What the exercise asks — Search the material for "LifeHouse" and show all lines that contain it.

Data supplied —

::::::::::

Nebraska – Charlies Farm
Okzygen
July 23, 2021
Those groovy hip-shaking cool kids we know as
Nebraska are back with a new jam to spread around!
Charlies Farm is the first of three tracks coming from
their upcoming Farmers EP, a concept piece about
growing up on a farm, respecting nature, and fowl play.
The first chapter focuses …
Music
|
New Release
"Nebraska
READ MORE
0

::::::::::

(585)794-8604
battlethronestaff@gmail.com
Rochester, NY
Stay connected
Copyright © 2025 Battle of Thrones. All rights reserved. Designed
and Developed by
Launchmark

::::::::::

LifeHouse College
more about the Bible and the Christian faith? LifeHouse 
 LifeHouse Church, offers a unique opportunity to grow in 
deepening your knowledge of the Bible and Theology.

::::::::::

Response box —
LifeHouse College
more about the Bible and the Christian faith? LifeHouse 
 LifeHouse Church, offers a unique opportunity to grow in 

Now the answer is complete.